È noto infatti che nella stragrande maggioranza dei paesi africani vi è una scarsa disponibilità diagnostica, quindi, per quanto lodevoli possano essere gli sforzi profusi in questi mesi dalle autorità sanitarie locali, il numero dei tamponi non è stato elevato. Rimane pertanto qualche dubbio sia sulla realtà dei numeri effettivi della pandemia che sulla tracciabilità dei contagi. Inoltre, la denuncia dei decessi non si fonda in molti casi su sistemi anagrafici simili a quelli occidentali, per cui se già prima della pandemia morivano nell’abbandono non poche persone, non è da escludere del tutto che tante altre si siano spente nell’oblio a seguito del CORONAVIRUS.  Ad assoluto vantaggio dell’Africa va il fatto che l’età media della sua popolazione è 20 anni, un’età in cui generalmente non si muore di COVID-19, tanto è vero che, se l’età media dei morti in Italia è 82 anni, in Kenya, ad esempio, è di 50 anni. Attualmente, il 93% dei casi accertati nel continente africano risulta essere asintomatico.

 

Secondo alcuni esperti, vi è poi da considerare che quote significative della popolazione, particolarmente in alcuni paesi, sono sottoposte al flagello di una lunga serie di malattie endemiche come quelle Tropicali Neglette (MTN), oltre all’AIDS, la Tubercolosi (TBC) e la malaria. Un simile contesto potrebbe garantire una risposta immunitaria superiore a quella riscontrata in Europa o negli Stati Uniti. In una dichiarazione rilasciata sul sito istituzionale dalla Drugs for Neglected Diseases iniziative (DND i), il dottor John Nkengasong, direttore dell’Africa CDC, ha rilevato che «finora i paesi africani hanno risposto in modo ragguardevole al COVID-19 ma ora è il momento di prepararsi per le future ondate della malattia». 

 

Stando a quanto ufficializzato dal DND i, inizialmente, il programma ANTICOV si concentrerà su farmaci in cui gli studi clinici randomizzati su larga scala potrebbero fornire dati di efficacia mancanti in pazienti con lieve sintomatologia. La ricerca inizierà a testare, dal punto di vista farmacologico, la combinazione antiretrovirale HIV lopinavir / ritonavir e il farmaco contro la malaria idrossiclorochina, che rimane lo standard di cura per il COVID-19 oggi in numerosi paesi africani.

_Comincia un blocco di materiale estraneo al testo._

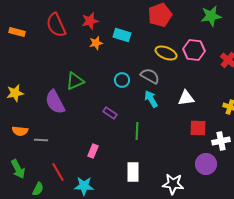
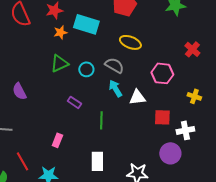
cyan rectangle: (122, 35) -> (86, 24), size x1.4
pink hexagon: (194, 50) -> (162, 73), moved
green triangle: (75, 81) -> (59, 63), moved
white triangle: (186, 98) -> (137, 97), moved
purple semicircle: (55, 102) -> (19, 91), size x0.7

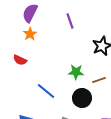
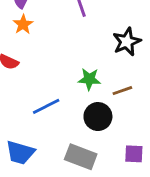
blue line: (46, 91) -> (46, 106), turned -66

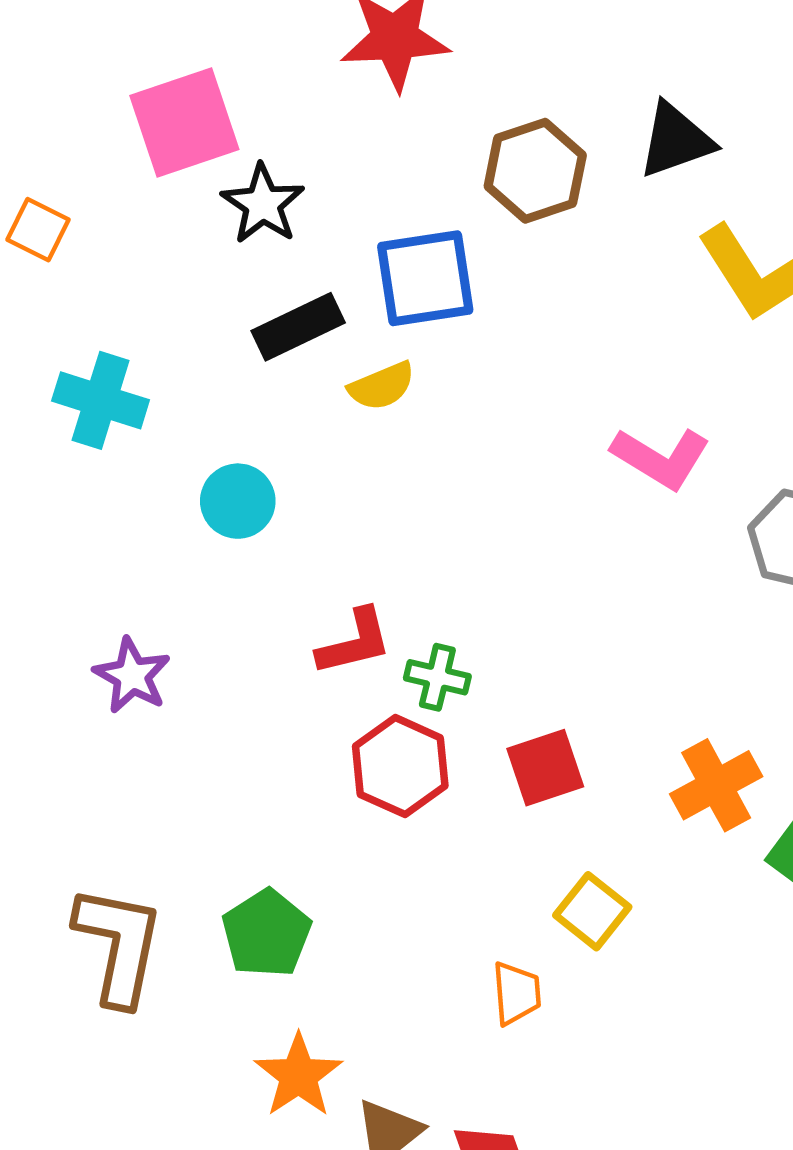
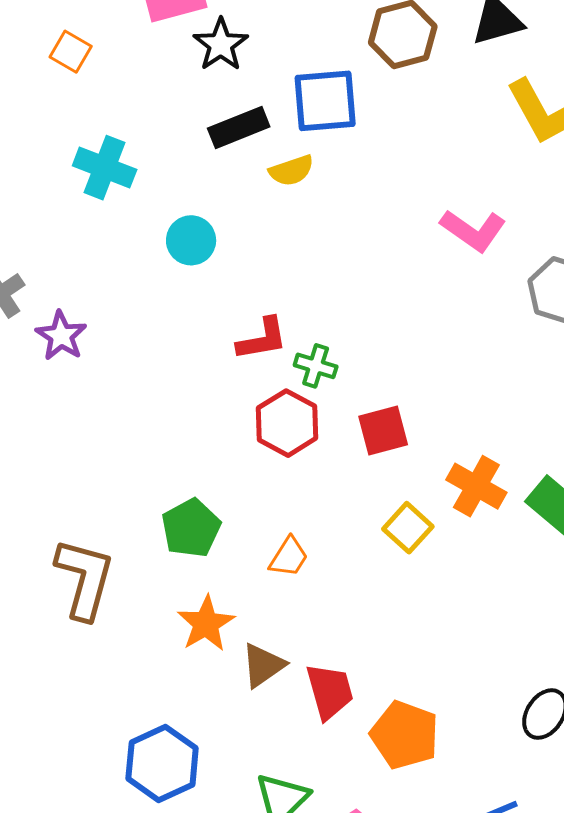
purple star: (132, 676) -> (61, 336), moved
orange cross: (716, 785) -> (476, 486), moved, turned -36
brown L-shape: (119, 945) -> (85, 579), moved
orange trapezoid: (516, 993) -> (289, 557), moved, turned 33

I principali finanziamenti per il consorzio ANTICOV sono stati erogati dal Ministero federale tedesco dell’Istruzione e della ricerca (BMBF) attraverso l’Istituto di Credito per la Ricostruzione (Kfw) e dall’agenzia per la salute mondiale Unitaid con sede a Ginevra. Il supporto per il lancio dell’iniziativa è stato invece messo a disposizione dalla European & Developing Countries Clinical Trials Partnership (EDCTP), nell’ambito del suo secondo programma sostenuto dall’Unione Europea (UE) con finanziamenti aggiuntivi dal governo svedese e dalla Svizzera Starr International Foundation. È evidente, comunque, che il programma ANTICOV non può prescindere dagli sforzi della comunità internazionale per garantire all’Africa quanto prima il diritto sacrosanto alla vaccinazione delle popolazioni autoctone africane contro il COVID-19. Un diritto a cui si associa quello più estensivo della cosiddetta Universal Health Coverage (“copertura sanitaria universale”) tenendo conto dei determinanti sociali della salute come il reddito, l’istruzione, l’alimentazione, l’abitazione e il lavoro.


A significare che non ci si può limitare alla clinica ed alla cura prescindendo dal presupposto indispensabile della giustizia sociale.